I also believe that the old implementation rounded some data, and indeed the central data in HepData do not match with the legacy implementation.
I can't reproduce the legacy covmat, but it might be that the cause is one or both of the differences above. Below, you can find the two matrices.

Honestly, I can't judge whether these differences are relevant or not. The difference in chi2 is not negligible if one accounts for the shifts. On the other hand, the difference in the t0 matrices does not really worry me as I was able to reproduce the chi2 of the legacy implementation provided shifts were removed. @RoyStegeman, what do you think? Maybe it is worth asking @enocera.

RoyStegeman · 2024-12-10T13:07:55Z

Do you know why the fktables of this dataset only exist in theories 704 (0.5,0.5) and 705 (0.5,1)?

achiefa · 2024-12-10T13:09:09Z

Do you know why the fktables of this dataset only exist in theories 704 (0.5,0.5) and 705 (0.5,1)?

No, maybe @enocera does.

RoyStegeman

I'm not so familiar with dataset implementations so this is going to take me some time to figure out...

For now I just have a question regarding the Extractor class. There are also a lot of unused imports, are you using an lsp?

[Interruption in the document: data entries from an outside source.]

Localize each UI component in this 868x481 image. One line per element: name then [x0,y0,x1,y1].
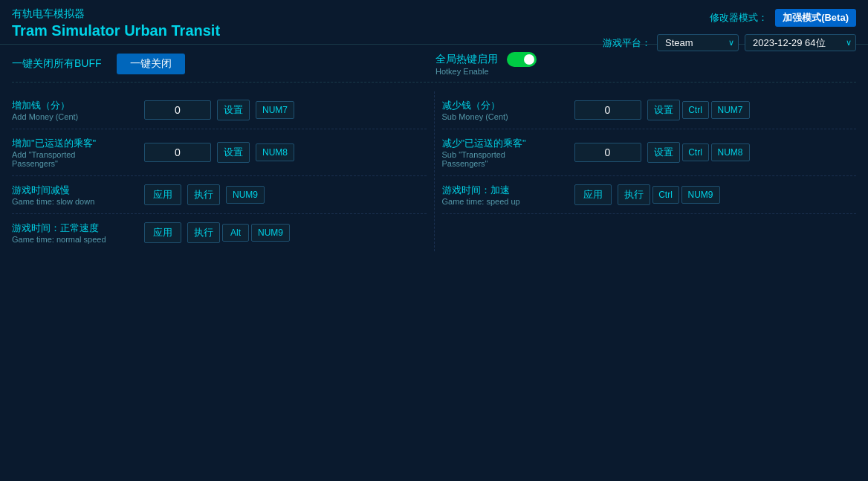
sub-money-en: Sub Money (Cent) [442,112,569,121]
hotkey-label-en: Hotkey Enable [435,67,489,76]
add-money-key: NUM7 [256,101,294,119]
date-select[interactable]: 2023-12-29 64位 [745,34,856,51]
date-select-wrapper[interactable]: 2023-12-29 64位 [745,34,856,51]
normal-time-label: 游戏时间：正常速度 Game time: normal speed [12,222,138,244]
fast-time-exec-button[interactable]: 执行 [618,184,650,205]
sub-money-label: 减少钱（分） Sub Money (Cent) [442,99,569,121]
sub-passengers-en: Sub "Transported [442,150,569,159]
add-passengers-en: Add "Transported [12,150,138,159]
sub-passengers-set-button[interactable]: 设置 [647,142,680,163]
add-money-label: 增加钱（分） Add Money (Cent) [12,99,138,121]
sub-passengers-key2: NUM8 [711,143,750,161]
hotkey-toggle[interactable] [507,52,537,67]
normal-time-en: Game time: normal speed [12,235,138,244]
sub-money-input[interactable] [574,100,641,120]
control-row-fast-time: 游戏时间：加速 Game time: speed up 应用 执行 Ctrl N… [442,176,857,214]
add-money-set-button[interactable]: 设置 [217,100,250,120]
sub-money-set-button[interactable]: 设置 [647,100,680,120]
normal-time-cn: 游戏时间：正常速度 [12,222,138,235]
normal-time-keys: 执行 Alt NUM9 [187,222,290,243]
sub-money-key1: Ctrl [682,101,709,119]
platform-select[interactable]: Steam [657,34,739,51]
left-panel: 增加钱（分） Add Money (Cent) 设置 NUM7 增加"已运送的乘… [12,91,434,251]
control-row-add-money: 增加钱（分） Add Money (Cent) 设置 NUM7 [12,91,427,129]
normal-time-key1: Alt [222,224,249,242]
add-passengers-en2: Passengers" [12,159,138,168]
fast-time-key1: Ctrl [652,186,679,204]
right-panel: 减少钱（分） Sub Money (Cent) 设置 Ctrl NUM7 减少"… [434,91,857,251]
control-row-slow-time: 游戏时间减慢 Game time: slow down 应用 执行 NUM9 [12,176,427,214]
main-content: 一键关闭所有BUFF 一键关闭 全局热键启用 Hotkey Enable 增加钱… [0,45,868,259]
modifier-label: 修改器模式： [710,11,768,25]
add-passengers-label: 增加"已运送的乘客" Add "Transported Passengers" [12,137,138,168]
fast-time-key2: NUM9 [681,186,720,204]
control-row-normal-time: 游戏时间：正常速度 Game time: normal speed 应用 执行 … [12,214,427,251]
buff-label: 一键关闭所有BUFF [12,57,102,71]
platform-select-wrapper[interactable]: Steam [657,34,739,51]
close-all-buff-button[interactable]: 一键关闭 [117,54,185,74]
slow-time-cn: 游戏时间减慢 [12,184,138,197]
add-passengers-input[interactable] [144,143,211,162]
fast-time-cn: 游戏时间：加速 [442,184,569,197]
hotkey-label-cn: 全局热键启用 [435,53,498,66]
sub-passengers-en2: Passengers" [442,159,569,168]
add-money-input[interactable] [144,100,211,120]
control-row-sub-money: 减少钱（分） Sub Money (Cent) 设置 Ctrl NUM7 [442,91,857,129]
platform-label: 游戏平台： [603,36,651,50]
app-container: 有轨电车模拟器 Tram Simulator Urban Transit 修改器… [0,0,868,481]
fast-time-en: Game time: speed up [442,197,569,206]
fast-time-apply-button[interactable]: 应用 [574,184,612,205]
add-passengers-key: NUM8 [256,143,294,161]
sub-passengers-key1: Ctrl [682,143,709,161]
add-money-cn: 增加钱（分） [12,99,138,112]
sub-passengers-keys: 设置 Ctrl NUM8 [647,142,750,163]
sub-money-cn: 减少钱（分） [442,99,569,112]
slow-time-exec-button[interactable]: 执行 [187,184,220,205]
sub-passengers-label: 减少"已运送的乘客" Sub "Transported Passengers" [442,137,569,168]
beta-badge: 加强模式(Beta) [775,9,856,27]
sub-passengers-input[interactable] [574,143,641,162]
controls-wrapper: 增加钱（分） Add Money (Cent) 设置 NUM7 增加"已运送的乘… [12,91,856,251]
fast-time-keys: 执行 Ctrl NUM9 [618,184,720,205]
add-passengers-cn: 增加"已运送的乘客" [12,137,138,150]
top-right-controls: 修改器模式： 加强模式(Beta) [710,9,856,27]
control-row-add-passengers: 增加"已运送的乘客" Add "Transported Passengers" … [12,129,427,176]
control-row-sub-passengers: 减少"已运送的乘客" Sub "Transported Passengers" … [442,129,857,176]
slow-time-en: Game time: slow down [12,197,138,206]
fast-time-label: 游戏时间：加速 Game time: speed up [442,184,569,206]
slow-time-key: NUM9 [226,186,265,204]
add-passengers-set-button[interactable]: 设置 [217,142,250,163]
normal-time-key2: NUM9 [251,224,290,242]
add-money-en: Add Money (Cent) [12,112,138,121]
sub-money-keys: 设置 Ctrl NUM7 [647,100,750,120]
slow-time-apply-button[interactable]: 应用 [144,184,181,205]
slow-time-label: 游戏时间减慢 Game time: slow down [12,184,138,206]
sub-money-key2: NUM7 [711,101,750,119]
sub-passengers-cn: 减少"已运送的乘客" [442,137,569,150]
normal-time-exec-button[interactable]: 执行 [187,222,220,243]
normal-time-apply-button[interactable]: 应用 [144,222,181,243]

RoyStegeman · 2024-12-10T13:24:49Z

nnpdf_data/nnpdf_data/commondata/CMS_WCHARM_13TEV/filter.py

+import numpy as np
+import yaml


Suggested change

import numpy as np

import yaml

RoyStegeman · 2024-12-10T13:34:12Z

nnpdf_data/nnpdf_data/commondata/CMS_WCHARM_13TEV/filter_utils.py

+import os
+
+import numpy as np
+import pandas as pd


Suggested change

import pandas as pd

RoyStegeman · 2024-12-10T13:34:49Z

nnpdf_data/nnpdf_data/commondata/CMS_WCHARM_13TEV/filter_utils.py

+import os
+
+import numpy as np
+import pandas as pd


Suggested change

import pandas as pd

RoyStegeman · 2024-12-10T13:37:51Z

nnpdf_data/nnpdf_data/commondata/CMS_WCHARM_13TEV/filter_utils.py

+SYS_UNC_by_bin = [{}]
+
+
+class Extractor:


Some of this stuff seems pretty universal. Would it be worth defining a base class that is shared between datasets?

I've been thinking about making this class more universal. However, I gave up because there are many differences between datasets, even within the same experiment. If we want to use a more universal extractor, then we should all agree on standard common specifics amongst datasets. For now, the extractor class is rather specialised to the datasets that I implemented.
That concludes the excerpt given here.